John was born on 20th March 1868 at Deptford.
In 1896 he married Minnie Faith Moore in Medway, Kent. Their children were Dorothy (born 1897), Ivy (born 1899), Albert (1900-1972), Ernest (born 1905) and Ruth (born 1910).
In the 1901 Census, although John Brown appears to have been aboard the training ship HMS Arethusa on Census night, Minnie was living at 39 Regent Road, New Brompton, Gillingham. The household appears to have been prosperous enough to include Grace Cox, 14, a domestic servant.
John Brown served in the Navy for 22 years, enlisting as “Stoker 2nd Class” as a youth of 20 and being pensioned as Chief Stoker in May 1910. He is one of only two Hardingham men for whom virtually complete service records survive, which allows us to learn something about him. In particular, unlike Arthur Whitehand who stood only 5 feet 6 in tall and weighed under 10 stone, John Brown was 5 feet 9 or 5 feet 9½.
He appears to have prospered sufficiently to have been able to buy his way out of the Navy in 1892 – “Shore by Purchase” appears on his service record – but he signed up again in 1895.
In May 1910, he retired from the Navy, as he believed permanently, no doubt looking forward to a peaceful and moderately prosperous retirement in the peace of the Norfolk countryside, and by the time of the 1911 Census, as well as being a Royal Navy pensioner he was working as electrical engineer and chauffeur at Hardingham Hall. He was the manager of the electric plant at the Hall.

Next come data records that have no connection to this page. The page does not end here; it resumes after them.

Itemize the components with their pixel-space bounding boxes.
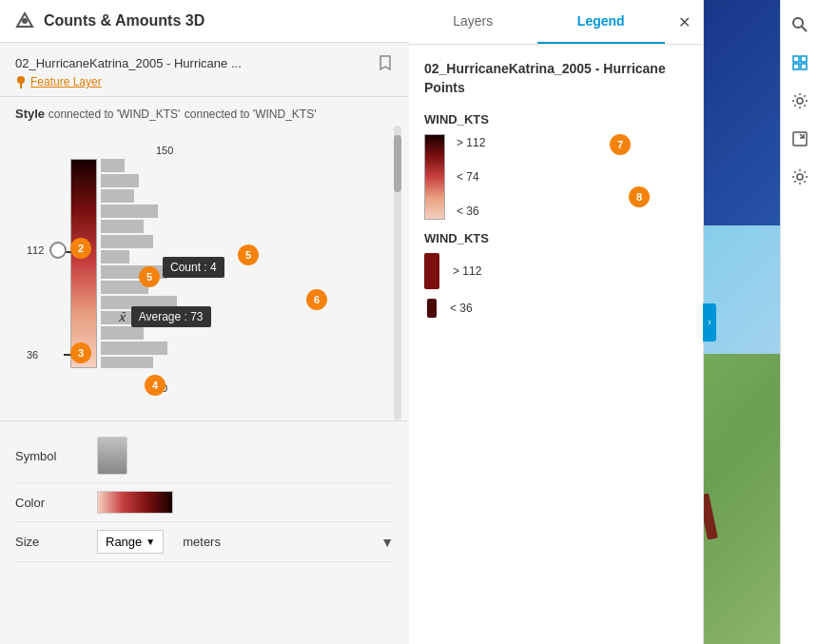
badge-8: 8: [629, 186, 650, 207]
size-row: Size Range ▼ meters ▼: [15, 522, 394, 562]
badge-7: 7: [610, 134, 631, 155]
right-area: Layers Legend ✕ › 02_HurricaneKatrina_20…: [409, 0, 818, 644]
svg-rect-4: [101, 174, 139, 187]
size-item-large: > 112: [424, 253, 688, 289]
expand-arrow[interactable]: ▼: [380, 535, 394, 550]
symbol-preview[interactable]: [97, 437, 127, 475]
size-item-small: < 36: [424, 299, 688, 318]
panel-title: Counts & Amounts 3D: [44, 12, 204, 29]
color-label: Color: [15, 496, 82, 510]
color-preview[interactable]: [97, 491, 173, 514]
badge-2: 2: [70, 238, 91, 259]
tab-layers[interactable]: Layers: [409, 0, 537, 44]
config-button[interactable]: [783, 160, 817, 194]
legend-tabs: Layers Legend ✕: [409, 0, 703, 45]
size-value: Range: [106, 535, 142, 549]
svg-rect-19: [793, 56, 799, 62]
symbol-row: Symbol: [15, 429, 394, 483]
svg-rect-21: [793, 64, 799, 69]
layers-button[interactable]: [783, 46, 817, 80]
legend-layer-title: 02_HurricaneKatrina_2005 - Hurricane Poi…: [424, 60, 688, 97]
left-panel: Counts & Amounts 3D 02_HurricaneKatrina_…: [0, 0, 409, 644]
scrollbar-thumb[interactable]: [394, 135, 401, 192]
layers-icon: [791, 54, 808, 71]
svg-point-25: [797, 174, 803, 180]
wind-kts-label-1: WIND_KTS: [424, 112, 688, 127]
color-ramp-section: > 112 < 74 < 36 7 8: [424, 134, 688, 220]
svg-rect-22: [801, 64, 807, 69]
svg-rect-15: [101, 342, 167, 355]
svg-point-23: [797, 98, 803, 104]
feature-layer-link[interactable]: Feature Layer: [15, 75, 394, 88]
color-ramp: [70, 159, 97, 368]
badge-5: 5: [238, 244, 259, 265]
ramp-label-mid: < 74: [457, 170, 485, 184]
size-unit: meters: [183, 535, 221, 549]
tooltip-average: Average : 73: [131, 306, 211, 327]
svg-rect-7: [101, 220, 144, 233]
svg-rect-16: [101, 357, 153, 368]
svg-line-18: [802, 27, 807, 31]
size-bar-large: [424, 253, 439, 289]
share-button[interactable]: [783, 122, 817, 156]
panel-expand-btn[interactable]: ›: [703, 303, 716, 342]
badge-6: 6: [306, 289, 327, 310]
settings-button[interactable]: [783, 84, 817, 118]
close-button[interactable]: ✕: [665, 0, 703, 44]
tab-legend[interactable]: Legend: [537, 0, 666, 44]
avg-symbol: x̄: [118, 310, 126, 324]
wind-kts-label-2: WIND_KTS: [424, 231, 688, 245]
layer-name-text: 02_HurricaneKatrina_2005 - Hurricane ...: [15, 56, 242, 70]
svg-rect-8: [101, 235, 153, 248]
search-icon: [791, 16, 808, 33]
size-label: Size: [15, 535, 82, 549]
badge-4: 4: [145, 375, 166, 396]
label-150: 150: [156, 145, 173, 156]
size-legend-items: > 112 < 36: [424, 253, 688, 318]
app-icon: [15, 11, 34, 30]
share-icon: [791, 130, 808, 147]
svg-point-2: [17, 76, 25, 84]
avg-line-marker: x̄ Average : 73: [118, 306, 211, 327]
panel-header: Counts & Amounts 3D: [0, 0, 409, 43]
size-dropdown[interactable]: Range ▼: [97, 530, 164, 554]
ramp-label-top: > 112: [457, 136, 485, 149]
legend-color-ramp-bar: [424, 134, 445, 220]
style-label: Style connected to 'WIND_KTS': [15, 107, 180, 121]
size-bar-small: [427, 299, 437, 318]
dropdown-arrow: ▼: [146, 537, 155, 547]
legend-content: 02_HurricaneKatrina_2005 - Hurricane Poi…: [409, 45, 703, 333]
color-row: Color: [15, 483, 394, 522]
style-connected-text: connected to 'WIND_KTS': [185, 107, 317, 121]
handle-circle-top[interactable]: [49, 242, 67, 259]
svg-rect-3: [101, 159, 125, 172]
pin-icon: [15, 75, 27, 88]
tooltip-count: Count : 4: [163, 257, 224, 278]
scrollbar[interactable]: [394, 126, 401, 420]
config-icon: [791, 168, 808, 185]
badge-1: 5: [139, 266, 160, 287]
gear-icon: [791, 92, 808, 109]
right-sidebar: [780, 0, 818, 644]
style-section: Style connected to 'WIND_KTS' connected …: [0, 97, 409, 126]
search-button[interactable]: [783, 8, 817, 42]
svg-rect-20: [801, 56, 807, 62]
svg-rect-5: [101, 189, 134, 203]
svg-rect-9: [101, 250, 129, 263]
chart-area: 150 112 36 30 Count : 4: [15, 126, 394, 420]
label-36: 36: [27, 349, 38, 361]
bookmark-icon[interactable]: [377, 54, 394, 71]
settings-section: Symbol Color Size Range ▼ meters ▼: [0, 420, 409, 644]
layer-section: 02_HurricaneKatrina_2005 - Hurricane ...…: [0, 43, 409, 97]
label-112: 112: [27, 244, 44, 256]
symbol-label: Symbol: [15, 449, 82, 463]
ramp-labels: > 112 < 74 < 36: [457, 134, 485, 220]
svg-point-17: [793, 18, 803, 28]
legend-panel: Layers Legend ✕ › 02_HurricaneKatrina_20…: [409, 0, 704, 644]
svg-point-1: [22, 18, 28, 24]
feature-layer-label: Feature Layer: [30, 75, 102, 88]
svg-rect-14: [101, 326, 144, 340]
ramp-label-bot: < 36: [457, 205, 485, 218]
svg-rect-6: [101, 205, 158, 218]
badge-3: 3: [70, 342, 91, 363]
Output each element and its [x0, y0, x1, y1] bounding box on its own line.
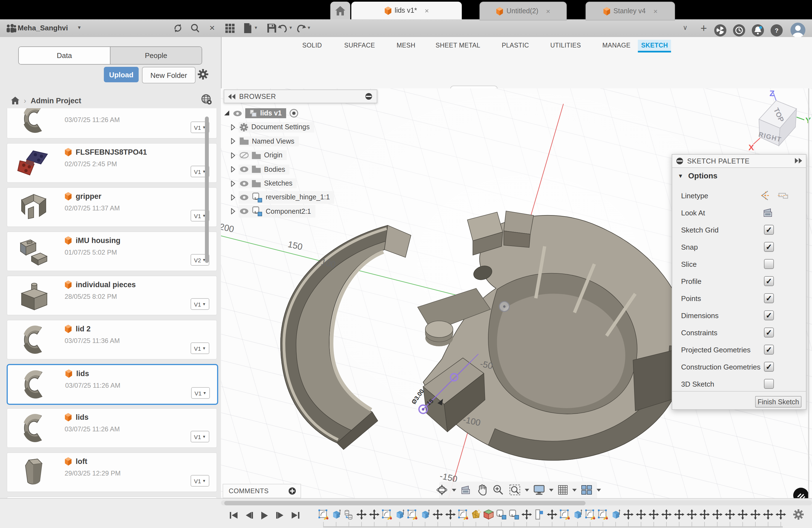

Of course, as a Navy pensioner, he was on the reserve list meaning that he was among the first to be called up when war broke out.
He was on HMS Formidable when on 1 January 1915 she was torpedoed by a German U-boat in the English Channel. He was one of 547 officers and men who, together with the captain’s dog, lost their lives. His body was never recovered and he is commemorated on the Chatham Naval Memorial.
His widow returned to Kent in the spring of 1915 – Albert and Ruth are marked in the Admissions Register of Hardingham School as leaving on 12 April 1915 to go to Maidstone. Minnie Brown’s family lived in Kent, and she appears to have remained in that area for the rest of her life, dying in Canterbury in 1963.